Panna Cotta mit Erdbeersauce
Von Maxi WunderWie grundverschieden ist die Logik der Imperialisten von der Logik des Volkes. Unruhe stiften, scheitern, abermals Unruhe stiften, wieder scheitern und so weiter bis zu ihrem Untergang – das ist die Logik der Imperialisten und aller Reaktionäre in der Welt dem Anliegen des Volkes gegenüber, und sie werden niemals gegen diese Logik verstoßen. Das ist ein Gesetz des Marxismus. Wenn wir sagen: ›Der Imperialismus ist bestialisch‹, so meinen wir, dass sich sein Wesen nicht ändern kann, dass die Imperialisten bis zu ihrem Untergang ihr Schlächtermesser nie aus der Hand geben werden, sich nie in Buddhas verwandeln können.«
An Ostern neigt Udo zum predigen. Wir haben uns auf dem Balkon versammelt, eine rauchen und eine passivrauchen. »Hübsch, das Gedicht«, meint Roswitha. »Woher hast du es?« – »Woher ich das habe?!« Udo fasst es nicht. »Das hat der große Vorsitzende gesagt!« – »Ach, Osho, hmm?« Ich hab’ schon einen sitzen vom Osterbrunch vorhin. »Tschuldigung, ich meine ja nur wegen der Buddhas.«
Natürlich stammt das Zitat aus Mao Zedongs Rede vom 14. August 1949, und dem Gedanken gebührt Respekt.

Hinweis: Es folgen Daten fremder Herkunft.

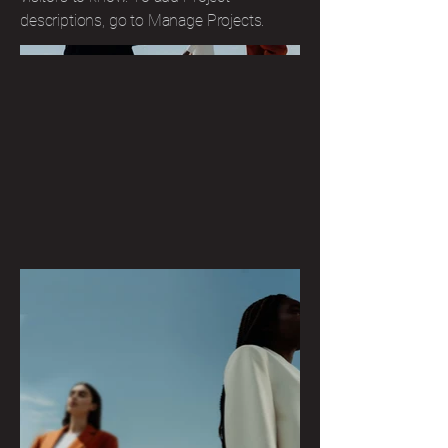
descriptions, go to Manage Projects.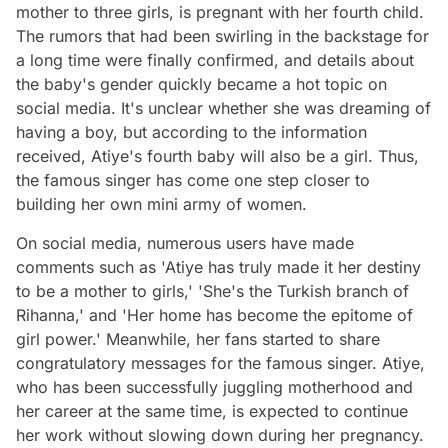
mother to three girls, is pregnant with her fourth child.
The rumors that had been swirling in the backstage for
a long time were finally confirmed, and details about
the baby's gender quickly became a hot topic on
social media. It's unclear whether she was dreaming of
having a boy, but according to the information
received, Atiye's fourth baby will also be a girl. Thus,
the famous singer has come one step closer to
building her own mini army of women.
On social media, numerous users have made
comments such as 'Atiye has truly made it her destiny
to be a mother to girls,' 'She's the Turkish branch of
Rihanna,' and 'Her home has become the epitome of
girl power.' Meanwhile, her fans started to share
congratulatory messages for the famous singer. Atiye,
who has been successfully juggling motherhood and
her career at the same time, is expected to continue
her work without slowing down during her pregnancy.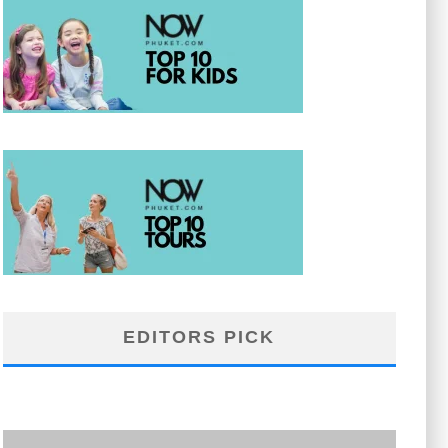
EDITORS PICK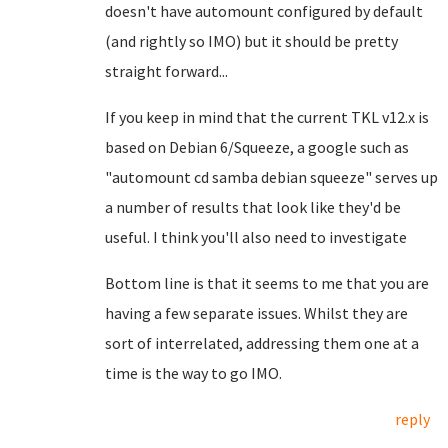
doesn't have automount configured by default
(and rightly so IMO) but it should be pretty
straight forward...
If you keep in mind that the current TKL v12.x is
based on Debian 6/Squeeze, a google such as
"automount cd samba debian squeeze" serves up
a number of results that look like they'd be
useful. I think you'll also need to investigate
Bottom line is that it seems to me that you are
having a few separate issues. Whilst they are
sort of interrelated, addressing them one at a
time is the way to go IMO.
reply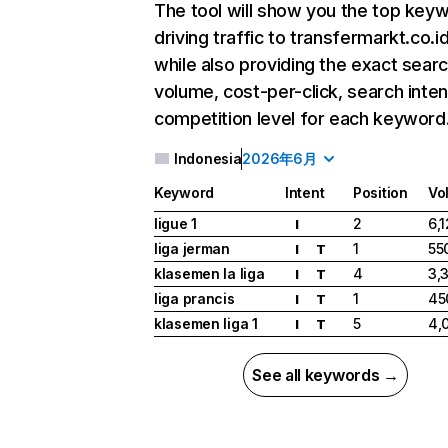
The tool will show you the top key
driving traffic to transfermarkt.co.id
while also providing the exact sear
volume, cost-per-click, search inten
competition level for each keyword
Indonesia
2026年6月
Keyword
Intent
Position
Vo
ligue 1
2
6,
I
liga jerman
1
55
I
T
klasemen la liga
4
3,
I
T
liga prancis
1
45
I
T
klasemen liga 1
5
4,
I
T
See all keywords →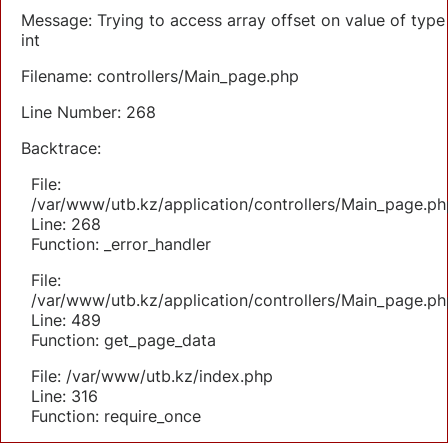
Message: Trying to access array offset on value of type
int
Filename: controllers/Main_page.php
Line Number: 268
Backtrace:
File:
/var/www/utb.kz/application/controllers/Main_page.ph
Line: 268
Function: _error_handler
File:
/var/www/utb.kz/application/controllers/Main_page.ph
Line: 489
Function: get_page_data
File: /var/www/utb.kz/index.php
Line: 316
Function: require_once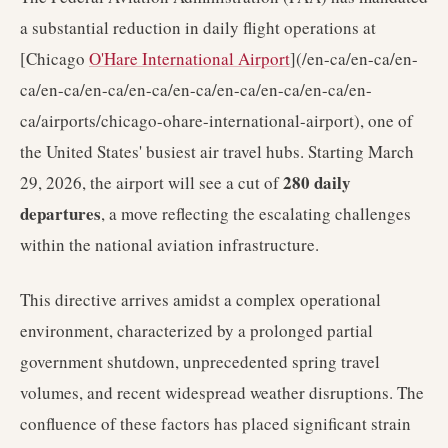
a substantial reduction in daily flight operations at
[Chicago
O'Hare International Airport
](/en-ca/en-ca/en-
ca/en-ca/en-ca/en-ca/en-ca/en-ca/en-ca/en-ca/en-
ca/airports/chicago-ohare-international-airport), one of
the United States' busiest air travel hubs. Starting March
280 daily
29, 2026, the airport will see a cut of
departures
, a move reflecting the escalating challenges
within the national aviation infrastructure.
This directive arrives amidst a complex operational
environment, characterized by a prolonged partial
government shutdown, unprecedented spring travel
volumes, and recent widespread weather disruptions. The
confluence of these factors has placed significant strain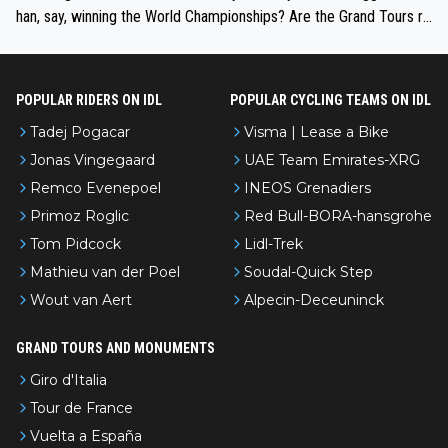
han, say, winning the World Championships? Are the Grand Tours ra
nked differently?
POPULAR RIDERS ON IDL
POPULAR CYCLING TEAMS ON IDL
Tadej Pogacar
Visma | Lease a Bike
Jonas Vingegaard
UAE Team Emirates-XRG
Remco Evenepoel
INEOS Grenadiers
Primoz Roglic
Red Bull-BORA-hansgrohe
Tom Pidcock
Lidl-Trek
Mathieu van der Poel
Soudal-Quick Step
Wout van Aert
Alpecin-Deceuninck
GRAND TOURS AND MONUMENTS
Giro d'Italia
Tour de France
Vuelta a España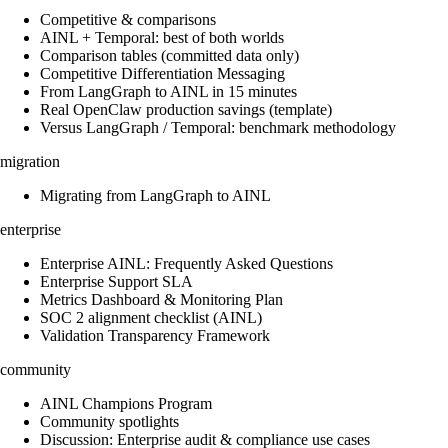
Competitive & comparisons
AINL + Temporal: best of both worlds
Comparison tables (committed data only)
Competitive Differentiation Messaging
From LangGraph to AINL in 15 minutes
Real OpenClaw production savings (template)
Versus LangGraph / Temporal: benchmark methodology
migration
Migrating from LangGraph to AINL
enterprise
Enterprise AINL: Frequently Asked Questions
Enterprise Support SLA
Metrics Dashboard & Monitoring Plan
SOC 2 alignment checklist (AINL)
Validation Transparency Framework
community
AINL Champions Program
Community spotlights
Discussion: Enterprise audit & compliance use cases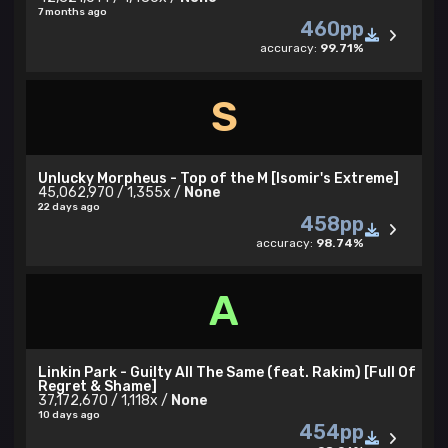
7 months ago
460pp
accuracy:
99.71%
S
Unlucky Morpheus - Top of the M [Isomir's Extreme]
45,062,970 / 1,355x /
None
22 days ago
458pp
accuracy:
98.74%
A
Linkin Park - Guilty All The Same (feat. Rakim) [Full Of
Regret & Shame]
37,172,670 / 1,118x /
None
10 days ago
454pp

Aber mich machen derzeit diese grausligen Filmchen nervös von akrobatisch tanzenden Metallrobotern, die – wenn sie hinfallen – am Boden epileptische Anfälle bekommen. In der humanoiden Robotik ist China führend. »Die sind da nicht so zimperlich«, klärt mich Udo auf. »Dann crasht’s halt ein bisschen. Muss man beiseite gehen.« Der hat gut reden. Die Dinger werden zunehmend in der Pflege eingesetzt, wir werden nicht jünger, und ich seh’ uns schon im Seniorenheim verängstigt auf der Bettkante sitzen, wenn so ein Flickflack schlagendes Metallgeschoss ins Zimmer stürmt, um uns den Nachtisch zu servieren.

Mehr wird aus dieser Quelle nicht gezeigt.